SDK Architecture Patterns

When you use the OpenAI SDK, you write openai.chat.completions.create() and everything works. TypeScript knows the exact shape of your request. Autocomplete guides you through the options. The response comes back fully typed. Behind this simplicity lies careful architectural decisions that separate good SDKs from frustrating ones.

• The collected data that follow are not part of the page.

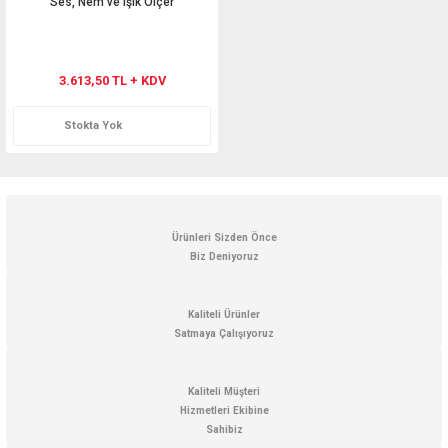
Ses, Nem ve Işık Ölçer
3.613,50 TL + KDV
Stokta Yok
Ürünleri Sizden Önce
Biz Deniyoruz
Kaliteli Ürünler
Satmaya Çalışıyoruz
Kaliteli Müşteri
Hizmetleri Ekibine
Sahibiz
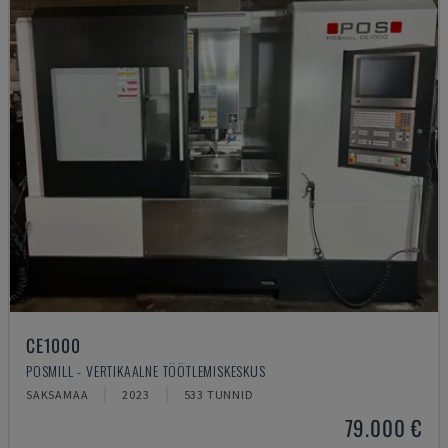
CE1000
POSMILL - VERTIKAALNE TÖÖTLEMISKESKUS
SAKSAMAA
2023
533 TUNNID
79.000 €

Consider what happens when you call that method: your request passes through authentication, gets serialized to JSON, travels over HTTP to OpenAI's servers, the response is parsed, validated against expected schemas, and returned with full type information. A well-designed SDK makes all of this invisible. A poorly designed SDK leaks abstractions at every step, forcing you to handle edge cases that should be the SDK's responsibility.

In this lesson, you'll learn the five foundational patterns that production SDKs use: centralized HTTP handling, abstraction layers, type-safe design, cross-runtime compatibility, and namespaced method organization. These patterns apply whether you're wrapping your own FastAPI backend or contributing to open-source SDK projects.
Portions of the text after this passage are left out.